His directing ability led to the "Remember the Time" music video for Michael Jackson. His next films were Poetic Justice (1993) and Higher Learning (1995).  The film Rosewood (1997), Singleton's historical drama about racial violence, was entered into the 47th Berlin International Film Festival.  This film and Baby Boy (2001) received positive reviews and helped establish Singleton's critical reputation. Additionally, his adaptation of Shaft (2000), starring Samuel L. Jackson in the title role, was successful critically and commercially.  Singleton later turned to direct action films, such as 2 Fast 2 Furious (2003) and Four Brothers (2005).  Also, in 2005, he teamed with Craig Brewer and financed the independent film Hustle and Flow.  After directing episodes of the TV shows Empire and American Crime Story, he served as an executive producer of the crime drama series Rebel for BET and co-created Snowfall for FX.  

Singleton had five children. His former wife, Tosha Lewis, had a daughter named Justice Maya Singleton (born in 1992) and a son, Maasai Mohandas Singleton (born in 1994).  In 1996, he married Ghanaian actress Akosua Gyamama Busia, the daughter of Ghana's second Prime Minister, Dr. Kofi Abrefa Busia. The couple had a daughter named Hadar Singleton, born in 1997, who appeared in Tears of the Sun (2003) and other films.
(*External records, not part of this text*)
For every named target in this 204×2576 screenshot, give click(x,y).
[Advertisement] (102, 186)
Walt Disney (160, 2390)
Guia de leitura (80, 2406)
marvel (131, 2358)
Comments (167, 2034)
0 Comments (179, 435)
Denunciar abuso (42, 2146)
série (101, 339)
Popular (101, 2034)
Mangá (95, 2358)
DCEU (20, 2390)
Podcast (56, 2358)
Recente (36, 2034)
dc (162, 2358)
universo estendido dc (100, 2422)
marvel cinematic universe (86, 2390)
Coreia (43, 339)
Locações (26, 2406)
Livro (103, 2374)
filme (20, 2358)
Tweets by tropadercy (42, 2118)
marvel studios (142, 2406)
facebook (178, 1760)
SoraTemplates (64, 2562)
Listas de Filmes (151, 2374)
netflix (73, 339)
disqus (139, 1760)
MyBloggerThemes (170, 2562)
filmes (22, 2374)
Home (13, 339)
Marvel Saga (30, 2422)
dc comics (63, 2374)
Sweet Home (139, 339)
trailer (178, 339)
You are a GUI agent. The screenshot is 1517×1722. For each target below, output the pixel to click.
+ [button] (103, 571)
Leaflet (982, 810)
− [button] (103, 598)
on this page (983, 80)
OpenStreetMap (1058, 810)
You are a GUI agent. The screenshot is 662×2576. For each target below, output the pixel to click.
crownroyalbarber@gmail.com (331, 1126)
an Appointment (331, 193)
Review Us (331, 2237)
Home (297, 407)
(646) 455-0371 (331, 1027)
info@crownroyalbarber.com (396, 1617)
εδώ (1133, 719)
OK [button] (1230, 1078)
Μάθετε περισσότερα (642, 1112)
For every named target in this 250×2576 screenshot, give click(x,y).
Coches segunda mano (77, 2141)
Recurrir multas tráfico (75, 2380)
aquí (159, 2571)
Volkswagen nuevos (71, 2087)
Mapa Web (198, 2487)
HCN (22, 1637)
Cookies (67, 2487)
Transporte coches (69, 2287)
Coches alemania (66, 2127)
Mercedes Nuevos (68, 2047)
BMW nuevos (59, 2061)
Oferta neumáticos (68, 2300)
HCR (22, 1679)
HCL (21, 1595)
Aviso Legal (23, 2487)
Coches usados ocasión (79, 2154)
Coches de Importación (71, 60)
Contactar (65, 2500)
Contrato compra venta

Singleton and Busia divorced in June 1997. He also had daughters, Cleopatra Singleton (born in 1998) and Isis (born in 2010), with Mitzi Andrews, an actress/model based in Toronto, Canada.  

In 2014, Singleton criticized popular studios for "refusing to let African Americans direct black-themed films." The black films now—so-called black films now—they're great. They're great films. But they're just products. They're not moving the bar forward creatively. ...When you try to make it homogenized, when you try to make it appeal to everybody, then you don't have anything that's special.  In 2017, Singleton was accused of sexual harassment by a journalist who interviewed him.  

On April 17, 2019, Singleton suffered a stroke and was placed under intensive care at an undisclosed hospital.  On April 29, Singleton was removed from life support, and he died at 51 at Cedars-Sinai Hospital in Los Angeles.